◆ **Assignment**: Print the data that follows, exactly and completely.

[Extracted records]

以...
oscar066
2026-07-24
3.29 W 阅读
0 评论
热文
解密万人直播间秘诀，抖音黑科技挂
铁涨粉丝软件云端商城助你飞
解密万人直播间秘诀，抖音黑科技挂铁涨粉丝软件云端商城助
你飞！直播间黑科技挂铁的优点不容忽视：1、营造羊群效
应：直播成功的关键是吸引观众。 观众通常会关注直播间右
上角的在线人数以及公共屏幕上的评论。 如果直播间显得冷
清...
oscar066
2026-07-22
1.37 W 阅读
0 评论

◆ **Exercise response**:
以...
oscar066
2026-07-24
3.29 W 阅读
0 评论
热文
解密万人直播间秘诀，抖音黑科技挂
铁涨粉丝软件云端商城助你飞
解密万人直播间秘诀，抖音黑科技挂铁涨粉丝软件云端商城助
你飞！直播间黑科技挂铁的优点不容忽视：1、营造羊群效
应：直播成功的关键是吸引观众。 观众通常会关注直播间右
上角的在线人数以及公共屏幕上的评论。 如果直播间显得冷
清...
oscar066
2026-07-22
1.37 W 阅读
0 评论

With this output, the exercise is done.